Niemand wagte es, ein Wort zu erwidern und Rendrun sackte langsam in sich zusammen, als die Realität dieses Befehls in seine Knochen sank.
»Bei Sina-wa selbst", wisperte eine Älteste kaum hörbar. »Du hast unseren Untergang besiegelt.«
»Auf die Ewigen zu flehen wird uns nicht helfen, Schwester«, knurrte Rendruns Sitznachbar und die gebeugte Frau legte sich zitternd die Knöcheln ihres Zeigefingers gegen die Stirn.

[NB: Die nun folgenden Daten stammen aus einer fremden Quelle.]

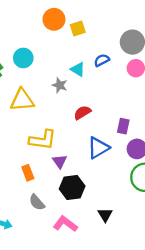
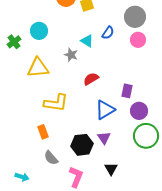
blue semicircle: (102, 60) -> (108, 33), turned 152
purple triangle: (60, 161) -> (104, 138), moved
pink L-shape: (65, 224) -> (76, 177), turned 75

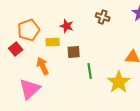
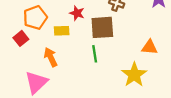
brown square: (74, 52) -> (102, 27), moved, size x1.6
green line: (90, 71) -> (95, 54), moved

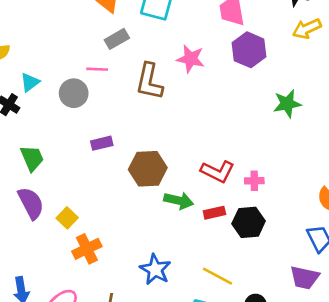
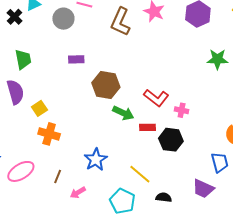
orange cross: (87, 249) -> (49, 134), turned 30

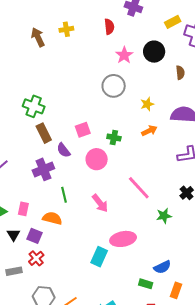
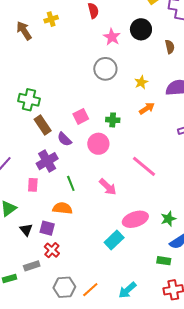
pink rectangle: (23, 209) -> (33, 185), moved
green star: (164, 216) -> (168, 219), moved
cyan rectangle: (99, 257) -> (114, 240), turned 30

»Wo bleibt eure Freude? Ich habe doch soeben euer Essensproblem gelöst! Feiert, trinkt und labt euch an dem Schmaus, den ihr euren kleinen Monstern abgeknöpft habt!« Nent stimmte in Perrins Lachen ein und die Dienerschaft klatschte widerstrebend in die Hände.
»Bringt sie alle zu mir, wenn die Schergen des Königs kommen. Sollen die entscheiden, ob sie euren gefräßigen Nachwuchs als Entschädigung wollen, andernfalls werde ich euch alle hinrichten lassen!«
Es war Fürst Perrins letztes Wort und Rendrun konnte sich nicht helfen, als reine Erleichterung darüber zu verspüren, dass sein Enkel dieses Jahr bereits die zwanzig erreichte.